After over an hour clinging to the cables we finally made it to the top!  What a feeling being able to gaze out over Yosemite Valley and witness the beauty of mother nature. We spent about an hour at the summit soaking in all the wonder around us. 

Heart rock from the top of Half Dome (I collect small ones and photograph larger ones)

Yosemite Valley
We made it!

Kevin on the precipice of danger

Brooke and the solitude at the summit

Then reality hit.  We had to hike down the 45 degree incline, this time facing OUT with the valley and surrounding Sierra Nevada Mountains before us.

Looking back at our accomplishment

Brooke hiking down the sub-dome

I thought the ascent was terrifying, but the climb down was indescribable.  A few steps into the descent, my water bottle fell out of my backpack and tumbled down toward the valley floor.  I froze as I watched it disappear from sight.  That made me think that just one slip and that could be me.  Kevin went in front of us so that in the event that we slipped, he could be our buffer.  Luckily for us, we didn't need him to be our human shield.  With only 50 feet to go, I felt my body begin to loosen up and relax as I knew we were going to reach the bottom safely.  Once at the bottom, I turned to admire our accomplishment.  But again, I realized that although we made it down Half Dome, we still had another 8 miles to hike to reach the bottom.  The sky was starting to turn a myriad of pinks and oranges which normally would be beautiful, but not when you are on a strenuous trail in the wilderness.  We reached the bottom but darkness had already settled in.  We started out our journey in the dark and ended it in the dark as well.  I felt an unbelievable relief wash over me as we drug our tired and sunburned bodies to our car.  We did it! Hiking Half Dome was a huge achievement one which I was able to share with family.  

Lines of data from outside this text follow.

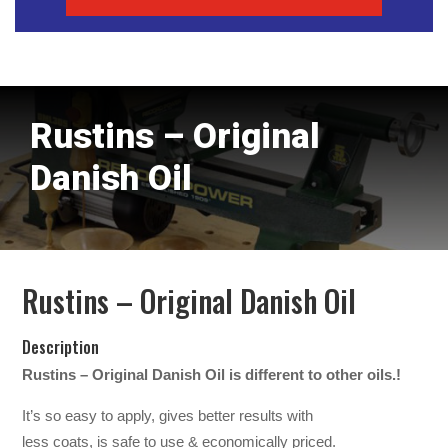
Rustins – Original
Danish Oil
Rustins – Original Danish Oil
Description
Rustins – Original Danish Oil is different to other oils.!
It’s so easy to apply, gives better results with
less coats, is safe to use & economically priced.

Perspective of Half Dome from across the valley

Brooke and I with Half Dome behind
We were fortunate enough to hike Half Dome when we did because now only hikers with permits are allowed to hike this icon.  Only 300 hikers a day are permitted to hike beyond the base of the sub-dome.  These lucky individuals are selected by a lottery system. Although this seems like a small number of hikers, it is one step toward preserving the beauty of Half Dome and Yosemite National Park for future generations.


  1. This was an amazing trip! I will never forget climbing Half Dome, especially the challenge it was! And I love SF! Good memories :)

  2. Beautiful. Absolutely beautiful. So glad I got to see these photos!

  3. I would pee my pants having to climb that rock/mountain/boulder!!